Para Letícia Faria, do Movimento dos Atingidos por Barragens (MAB), o atraso na conclusão da obra, é relacionado ao modelo de reparações da Fundação Renova, que “protege a imagem da empresa culpada, cria uma propaganda positiva do que está sendo feito, bem como um precedente que permite que todos os futuros acidentes decorrentes do rompimento de uma barragem ou de sua construção sejam tratados por uma fundação privada. É uma estratégia para aumentar o domínio dessas empresas nas áreas em que atuam. Podemos constatar que existem fundos suficientes para realizar todas as reparações de forma adequada e justa, mas não existe vontade política para o fazer. As obras nunca são finalizadas porque o objetivo é manter essas comunidades subservientes a essas empresas ”, completa.

Vida nova?

Além dos atrasos e do medo de não receber apenas reparações, os afetados pela Samarco / Vale / BHP o crime ainda sofrem com a perda de vidas que vivenciaram. A lama tóxica deixou 10 pessoas mortas, lavadas pertences, documentos, animais mortos, plantações destruídas e estes modo de vida das comunidades.

“A gente nunca vai viver do mesmo jeito, não vai ser igual em outro lugar. Éramos como uma família. Hoje tudo é diferente, a própria Fundação está nos colocando contra ”, comentou Maria Geralda.

Com sentimentos semelhantes, Mauro da Silva acredita que será mais fácil para os jovens se adaptarem em os novos assentamentos, o que será difícil para os adultos.

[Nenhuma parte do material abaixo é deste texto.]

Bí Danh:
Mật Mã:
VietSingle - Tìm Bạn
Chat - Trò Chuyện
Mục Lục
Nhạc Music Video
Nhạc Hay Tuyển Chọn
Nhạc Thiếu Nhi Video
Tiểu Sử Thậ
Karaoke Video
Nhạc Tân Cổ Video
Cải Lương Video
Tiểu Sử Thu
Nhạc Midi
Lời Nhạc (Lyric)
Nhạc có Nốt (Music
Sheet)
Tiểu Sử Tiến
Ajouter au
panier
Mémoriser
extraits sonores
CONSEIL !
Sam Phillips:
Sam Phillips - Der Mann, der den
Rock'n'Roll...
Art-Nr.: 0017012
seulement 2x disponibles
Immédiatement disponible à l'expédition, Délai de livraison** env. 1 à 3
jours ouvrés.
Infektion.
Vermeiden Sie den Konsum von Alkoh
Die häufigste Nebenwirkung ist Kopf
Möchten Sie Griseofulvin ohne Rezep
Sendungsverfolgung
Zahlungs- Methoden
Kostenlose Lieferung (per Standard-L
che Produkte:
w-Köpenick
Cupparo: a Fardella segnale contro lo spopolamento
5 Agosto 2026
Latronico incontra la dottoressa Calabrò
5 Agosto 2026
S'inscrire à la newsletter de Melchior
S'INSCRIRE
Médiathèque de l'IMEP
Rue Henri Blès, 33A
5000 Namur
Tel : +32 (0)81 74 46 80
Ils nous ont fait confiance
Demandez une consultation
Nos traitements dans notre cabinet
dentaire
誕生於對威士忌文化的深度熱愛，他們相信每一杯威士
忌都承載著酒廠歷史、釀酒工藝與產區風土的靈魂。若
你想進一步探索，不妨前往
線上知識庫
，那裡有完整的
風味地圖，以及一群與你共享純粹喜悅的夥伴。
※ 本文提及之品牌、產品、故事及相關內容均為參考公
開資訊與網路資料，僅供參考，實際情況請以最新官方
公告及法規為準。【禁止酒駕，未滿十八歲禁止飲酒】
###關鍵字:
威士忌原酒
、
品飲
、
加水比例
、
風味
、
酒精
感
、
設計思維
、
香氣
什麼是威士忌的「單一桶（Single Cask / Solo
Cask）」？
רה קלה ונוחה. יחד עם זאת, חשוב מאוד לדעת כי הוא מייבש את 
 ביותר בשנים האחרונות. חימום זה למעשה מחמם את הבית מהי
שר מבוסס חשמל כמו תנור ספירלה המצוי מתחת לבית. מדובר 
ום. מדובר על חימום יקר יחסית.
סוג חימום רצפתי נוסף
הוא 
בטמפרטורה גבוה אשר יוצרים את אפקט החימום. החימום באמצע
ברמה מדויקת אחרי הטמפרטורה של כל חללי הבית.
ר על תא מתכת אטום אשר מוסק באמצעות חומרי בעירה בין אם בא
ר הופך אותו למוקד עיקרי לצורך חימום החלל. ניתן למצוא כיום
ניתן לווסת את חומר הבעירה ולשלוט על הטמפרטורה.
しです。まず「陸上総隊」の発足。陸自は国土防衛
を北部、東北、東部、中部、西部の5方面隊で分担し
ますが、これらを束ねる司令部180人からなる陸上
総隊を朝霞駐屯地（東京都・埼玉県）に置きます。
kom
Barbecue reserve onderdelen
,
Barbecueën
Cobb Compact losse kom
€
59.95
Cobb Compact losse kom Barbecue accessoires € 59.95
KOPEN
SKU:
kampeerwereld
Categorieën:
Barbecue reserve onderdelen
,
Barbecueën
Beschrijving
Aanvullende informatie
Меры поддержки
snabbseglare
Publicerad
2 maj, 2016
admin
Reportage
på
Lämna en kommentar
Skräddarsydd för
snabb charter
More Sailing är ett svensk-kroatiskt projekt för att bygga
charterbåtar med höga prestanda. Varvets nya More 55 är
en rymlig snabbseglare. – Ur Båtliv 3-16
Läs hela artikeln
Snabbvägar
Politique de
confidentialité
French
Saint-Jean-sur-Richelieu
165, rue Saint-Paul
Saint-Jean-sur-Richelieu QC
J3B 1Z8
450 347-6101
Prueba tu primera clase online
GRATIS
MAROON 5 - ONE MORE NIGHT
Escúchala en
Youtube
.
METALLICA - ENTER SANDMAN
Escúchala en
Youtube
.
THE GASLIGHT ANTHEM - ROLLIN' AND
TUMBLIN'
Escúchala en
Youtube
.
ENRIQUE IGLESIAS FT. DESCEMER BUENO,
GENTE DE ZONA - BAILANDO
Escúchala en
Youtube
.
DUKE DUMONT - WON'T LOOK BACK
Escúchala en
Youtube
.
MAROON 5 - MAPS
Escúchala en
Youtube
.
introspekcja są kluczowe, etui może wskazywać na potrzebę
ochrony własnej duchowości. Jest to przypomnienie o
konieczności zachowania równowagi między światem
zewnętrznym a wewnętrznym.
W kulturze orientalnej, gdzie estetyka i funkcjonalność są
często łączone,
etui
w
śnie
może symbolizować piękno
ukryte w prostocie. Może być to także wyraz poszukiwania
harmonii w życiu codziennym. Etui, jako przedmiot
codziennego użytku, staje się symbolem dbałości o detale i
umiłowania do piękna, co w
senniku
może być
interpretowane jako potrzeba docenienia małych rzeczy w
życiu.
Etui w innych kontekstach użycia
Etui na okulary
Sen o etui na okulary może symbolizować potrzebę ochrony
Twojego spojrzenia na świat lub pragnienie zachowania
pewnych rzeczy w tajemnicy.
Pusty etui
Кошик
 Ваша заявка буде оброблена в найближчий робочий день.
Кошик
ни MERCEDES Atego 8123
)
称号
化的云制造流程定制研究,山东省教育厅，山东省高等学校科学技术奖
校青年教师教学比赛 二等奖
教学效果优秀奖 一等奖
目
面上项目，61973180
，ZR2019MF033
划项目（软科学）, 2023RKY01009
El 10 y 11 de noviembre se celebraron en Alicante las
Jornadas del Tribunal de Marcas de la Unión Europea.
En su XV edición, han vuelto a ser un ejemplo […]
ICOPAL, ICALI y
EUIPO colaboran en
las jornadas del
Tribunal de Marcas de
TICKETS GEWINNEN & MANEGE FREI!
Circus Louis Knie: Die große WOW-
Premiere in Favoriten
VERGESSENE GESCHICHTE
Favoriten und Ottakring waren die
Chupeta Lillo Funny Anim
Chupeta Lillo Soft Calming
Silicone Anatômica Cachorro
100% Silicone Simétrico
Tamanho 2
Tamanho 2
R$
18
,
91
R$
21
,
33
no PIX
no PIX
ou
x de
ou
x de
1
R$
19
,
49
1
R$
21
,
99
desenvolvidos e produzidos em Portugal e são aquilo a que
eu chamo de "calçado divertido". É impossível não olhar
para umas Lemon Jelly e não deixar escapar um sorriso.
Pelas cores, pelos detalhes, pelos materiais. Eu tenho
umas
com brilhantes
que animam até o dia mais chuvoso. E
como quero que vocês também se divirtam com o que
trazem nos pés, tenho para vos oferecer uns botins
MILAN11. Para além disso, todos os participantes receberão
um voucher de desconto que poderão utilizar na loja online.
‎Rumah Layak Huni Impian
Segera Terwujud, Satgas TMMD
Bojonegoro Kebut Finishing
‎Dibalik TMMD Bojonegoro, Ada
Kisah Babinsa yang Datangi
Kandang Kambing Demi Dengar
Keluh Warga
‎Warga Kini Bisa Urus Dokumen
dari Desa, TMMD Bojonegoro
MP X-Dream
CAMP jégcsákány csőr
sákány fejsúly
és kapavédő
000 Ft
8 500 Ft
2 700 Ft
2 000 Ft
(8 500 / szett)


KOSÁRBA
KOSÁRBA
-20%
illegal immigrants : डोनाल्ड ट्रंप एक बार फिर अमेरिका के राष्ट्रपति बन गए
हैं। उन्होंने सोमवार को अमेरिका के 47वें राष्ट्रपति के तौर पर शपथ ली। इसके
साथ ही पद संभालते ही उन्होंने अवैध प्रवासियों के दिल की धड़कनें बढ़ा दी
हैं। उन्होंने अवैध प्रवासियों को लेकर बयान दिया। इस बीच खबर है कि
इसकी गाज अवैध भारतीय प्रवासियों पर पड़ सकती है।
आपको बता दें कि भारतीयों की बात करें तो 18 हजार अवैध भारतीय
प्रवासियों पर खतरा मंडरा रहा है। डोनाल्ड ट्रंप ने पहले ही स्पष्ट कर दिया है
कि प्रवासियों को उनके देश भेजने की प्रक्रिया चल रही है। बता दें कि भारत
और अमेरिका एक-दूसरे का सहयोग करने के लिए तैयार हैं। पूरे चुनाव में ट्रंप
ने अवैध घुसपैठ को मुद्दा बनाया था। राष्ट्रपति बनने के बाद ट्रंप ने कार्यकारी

Bento Rodrigues, onde morava, “era um lugar sossegado, sentávamos na calçada, dividíamos o pouco com os nossos vizinhos … e temo que isso se perca no novo assentamento. Isso porque, nos últimos 5 anos, as pessoas se acostumaram a morar na cidade. Vai ser difícil reavivar esse sentimento de pertencimento ”, pontua.

Casa de solidariedade

Para lançar luz sobre negligência envolvida e lentidão de construção das novas comunidades, os afetados se organizaram por meio de MAB, e começou a construir uma casa através do trabalho coletivo e solidário em novembro do ano passado. Yolanda Gouveia, seu marido Douglas Basílio e seus três filhos foram selecionados para residir na nova casa, que será concluída em outubro 28 th.

Até hoje, a família de Yolanda não foi oficialmente reconhecida como uma das vítimas do crime comprometido pela Samarco / Vale / BHP . A casa em que moravam foi afetada pela movimentação de máquinas pesadas utilizadas pela mineradora durante os reparos na barragem de Barra Longa. As paredes estão rachadas e representam risco para as pessoas.

O projeto da casa solidária foi realizado pelo Grupo de Estudos Socioambientais da Universidade Federal de Ouro Preto, em parceria com o Observatório do Reassentamento: grupo de ação e apoio aos lesados ​​nos municípios de Mariana e Barra Longa.